Task instructions:
Everything in the records except the pictures must be copied out exactly.

The input:

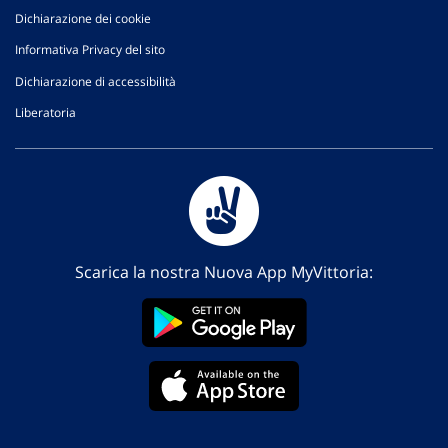
Dichiarazione dei cookie
Informativa Privacy del sito
Dichiarazione di accessibilità
Liberatoria
Scarica la nostra Nuova App MyVittoria:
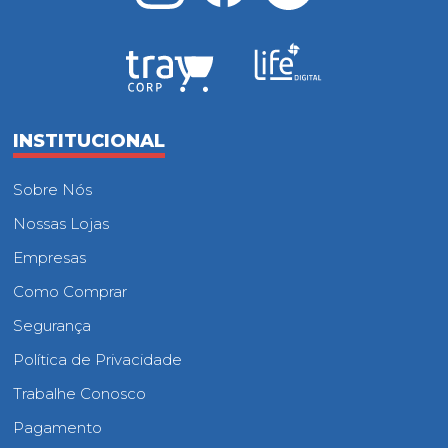
INSTITUCIONAL
Sobre Nós
Nossas Lojas
Empresas
Como Comprar
Segurança
Política de Privacidade
Trabalhe Conosco
Pagamento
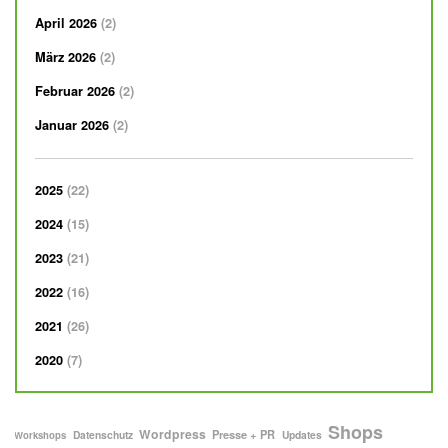
April 2026
2
März 2026
2
Februar 2026
2
Januar 2026
2
2025
22
2024
15
2023
21
2022
16
2021
26
2020
7
Alle Blogarti
" anzei
Shops
Alle Blogartikel mit dem Schlagwort "
" anzeigen
Wordpress
Alle Blogartikel mit dem Schlagwort "
" anzeigen
Alle Blogartikel mit dem Schlagwort "
" anzeigen
Presse + PR
Alle Blogartikel mit dem Schlagwo
" anzeigen
Alle Blogartikel mit dem Schlagwort "
" anzeigen
Datenschutz
Updates
Workshops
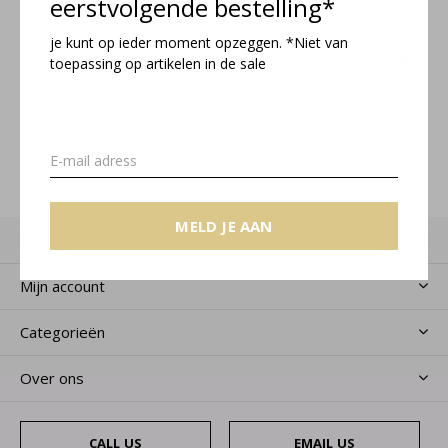
eerstvolgende bestelling*
je kunt op ieder moment opzeggen. *Niet van
Meld je aan voor onze nieuwsbrief
toepassing op artikelen in de sale
Ontvang de nieuwste aanbiedingen en promoties
MELD JE AAN
MELD JE AAN
Klantenservice
Mijn account
Categorieën
Over ons
CALL US
EMAIL US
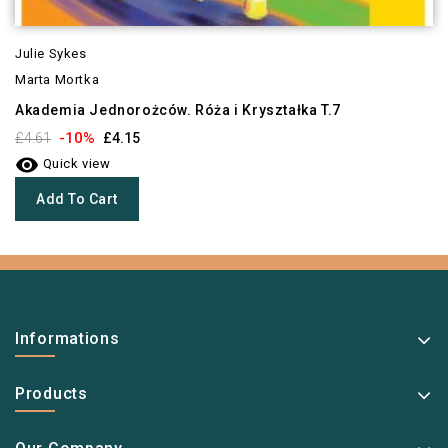
Julie Sykes
Marta Mortka
Akademia Jednorożców. Róża i Kryształka T.7
-10%
£4.61
£4.15

Quick view
Add To Cart
Informations
Products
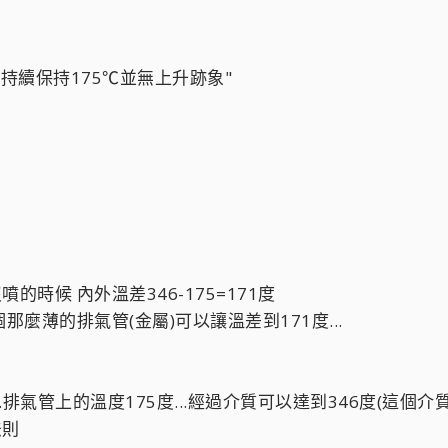
持續保持175℃並無上升跡象"
的時候 內外溫差346-175=171度
那麼薄的排氣管(金屬)可以讓溫差到171度...
..排氣管上的溫度175度...經過介質可以達到346度(這個介質
法則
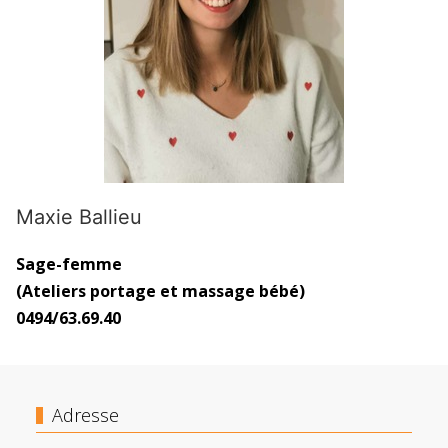
Maxie Ballieu
Sage-femme
(Ateliers portage et massage bébé)
0494/63.69.40
Adresse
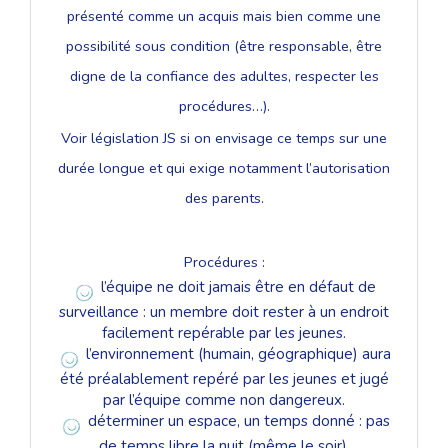
présenté comme un acquis mais bien comme une
possibilité sous condition (être responsable, être
digne de la confiance des adultes, respecter les
procédures…).
Voir législation JS si on envisage ce temps sur une
durée longue et qui exige notamment l’autorisation
des parents.
Procédures :
l’équipe ne doit jamais être en défaut de
surveillance : un membre doit rester à un endroit
facilement repérable par les jeunes.
l’environnement (humain, géographique) aura
été préalablement repéré par les jeunes et jugé
par l’équipe comme non dangereux.
déterminer un espace, un temps donné : pas
de temps libre la nuit (même le soir).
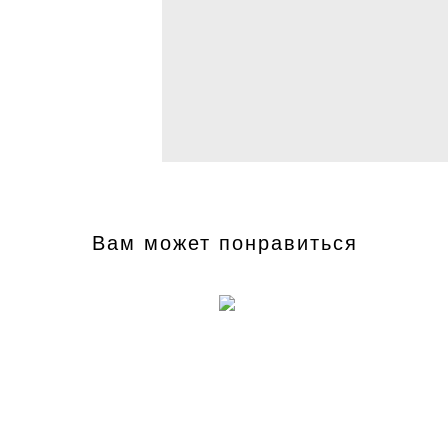
Вам может понравиться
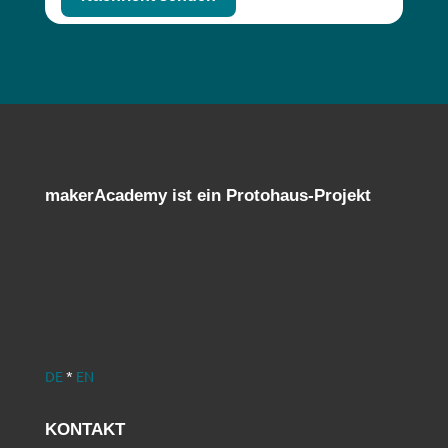
makerAcademy ist ein Protohaus-Projekt
DE
*
EN
KONTAKT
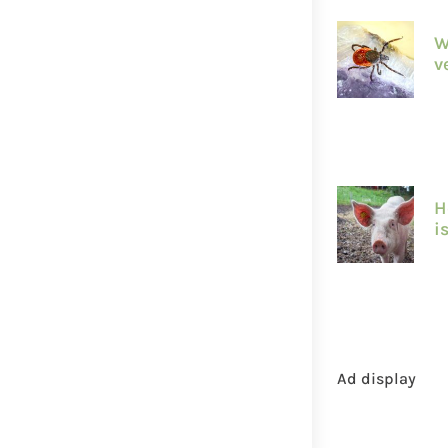
W
v
H
i
Ad display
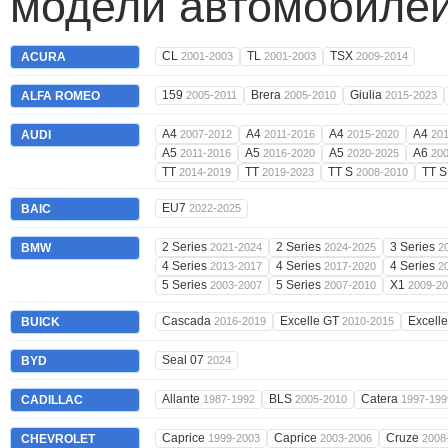
модели автомобилей
CL
TL
TSX
ACURA
2001-2003
2001-2003
2009-2014
159
Brera
Giulia
ALFA ROMEO
2005-2011
2005-2010
2015-2023
A4
A4
A4
A4
AUDI
2007-2012
2011-2016
2015-2020
20
A5
A5
A5
A6
2011-2016
2016-2020
2020-2025
20
TT
TT
TT S
TT 
2014-2019
2019-2023
2008-2010
EU7
BAIC
2022-2025
2 Series
2 Series
3 Series
BMW
2021-2024
2024-2025
2
4 Series
4 Series
4 Series
2013-2017
2017-2020
2
5 Series
5 Series
X1
2003-2007
2007-2010
2009-2
Cascada
Excelle GT
Excell
BUICK
2016-2019
2010-2015
Seal 07
BYD
2024
Allante
BLS
Catera
CADILLAC
1987-1992
2005-2010
1997-199
Caprice
Caprice
Cruze
CHEVROLET
1999-2003
2003-2006
2008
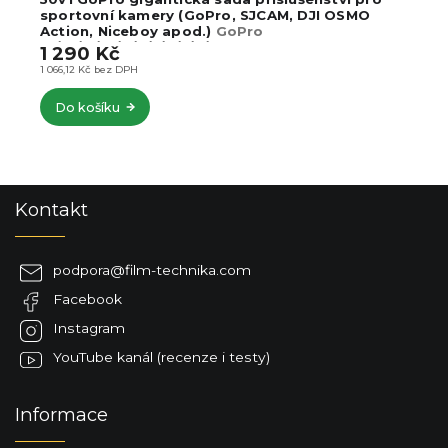
sportovní kamery (GoPro, SJCAM, DJI OSMO
Action, Niceboy apod.)
GoPro
13/12/11/10/9/8/7/6/5/4/3
1 290 Kč
1 066,12 Kč bez DPH
Do košíku
Z
Kontakt
á
p
a
podpora
@
film-technika.com
t
Facebook
í
Instagram
YouTube kanál (recenze i testy)
Informace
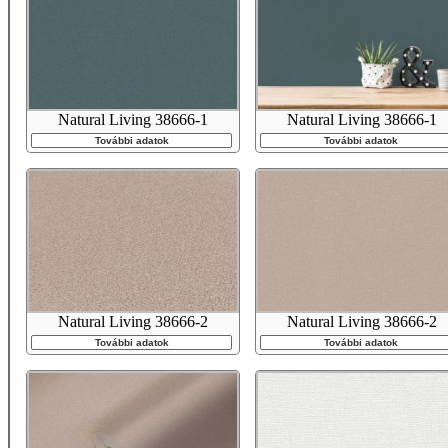
Natural Living 38666-1
Natural Living 38666-1
További adatok
További adatok
Natural Living 38666-2
Natural Living 38666-2
További adatok
További adatok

Written solution:
Dichiarazione dei cookie
Informativa Privacy del sito
Dichiarazione di accessibilità
Liberatoria
Scarica la nostra Nuova App MyVittoria:
INSTITUCIONAL
Sobre Nós
Nossas Lojas
Empresas
Como Comprar
Segurança
Política de Privacidade
Trabalhe Conosco
Pagamento
April 2026
2
März 2026
2
Februar 2026
2
Januar 2026
2
2025
22
2024
15
2023
21
2022
16
2021
26
2020
7
Alle Blogarti
" anzei
Shops
Alle Blogartikel mit dem Schlagwort "
" anzeigen
Wordpress
Alle Blogartikel mit dem Schlagwort "
" anzeigen
Alle Blogartikel mit dem Schlagwort "
" anzeigen
Presse + PR
Alle Blogartikel mit dem Schlagwo
" anzeigen
Alle Blogartikel mit dem Schlagwort "
" anzeigen
Datenschutz
Updates
Workshops
eerstvolgende bestelling*
je kunt op ieder moment opzeggen. *Niet van
Meld je aan voor onze nieuwsbrief
toepassing op artikelen in de sale
Ontvang de nieuwste aanbiedingen en promoties
MELD JE AAN
MELD JE AAN
Klantenservice
Mijn account
Categorieën
Over ons
CALL US
EMAIL US
Julie Sykes
Marta Mortka
Akademia Jednorożców. Róża i Kryształka T.7
-10%
£4.61
£4.15

Quick view
Add To Cart
Informations
Products
持續保持175℃並無上升跡象"
的時候 內外溫差346-175=171度
那麼薄的排氣管(金屬)可以讓溫差到171度...
..排氣管上的溫度175度...經過介質可以達到346度(這個介質
法則
Maxie Ballieu
Sage-femme
(Ateliers portage et massage bébé)
0494/63.69.40
Adresse
présenté comme un acquis mais bien comme une
possibilité sous condition (être responsable, être
digne de la confiance des adultes, respecter les
procédures…).
Voir législation JS si on envisage ce temps sur une
durée longue et qui exige notamment l’autorisation
des parents.
Procédures :
l’équipe ne doit jamais être en défaut de
surveillance : un membre doit rester à un endroit
facilement repérable par les jeunes.
l’environnement (humain, géographique) aura
été préalablement repéré par les jeunes et jugé
par l’équipe comme non dangereux.
déterminer un espace, un temps donné : pas
de temps libre la nuit (même le soir).
Вам может понравиться
makerAcademy ist ein Protohaus-Projekt
DE
*
EN
KONTAKT
W
v
H
i
Ad display
модели автомобилей
CL
TL
TSX
ACURA
2001-2003
2001-2003
2009-2014
159
Brera
Giulia
ALFA ROMEO
2005-2011
2005-2010
2015-2023
A4
A4
A4
A4
AUDI
2007-2012
2011-2016
2015-2020
20
A5
A5
A5
A6
2011-2016
2016-2020
2020-2025
20
TT
TT
TT S
TT 
2014-2019
2019-2023
2008-2010
EU7
BAIC
2022-2025
2 Series
2 Series
3 Series
BMW
2021-2024
2024-2025
2
4 Series
4 Series
4 Series
2013-2017
2017-2020
2
5 Series
5 Series
X1
2003-2007
2007-2010
2009-2
Cascada
Excelle GT
Excell
BUICK
2016-2019
2010-2015
Seal 07
BYD
2024
Allante
BLS
Catera
CADILLAC
1987-1992
2005-2010
1997-199
Caprice
Caprice
Cruze
CHEVROLET
1999-2003
2003-2006
2008
sportovní kamery (GoPro, SJCAM, DJI OSMO
Action, Niceboy apod.)
GoPro
13/12/11/10/9/8/7/6/5/4/3
1 290 Kč
1 066,12 Kč bez DPH
Do košíku
Z
Kontakt
á
p
a
podpora
@
film-technika.com
t
Facebook
í
Instagram
YouTube kanál (recenze i testy)
Informace
Natural Living 38666-1
Natural Living 38666-1
További adatok
További adatok
Natural Living 38666-2
Natural Living 38666-2
További adatok
További adatok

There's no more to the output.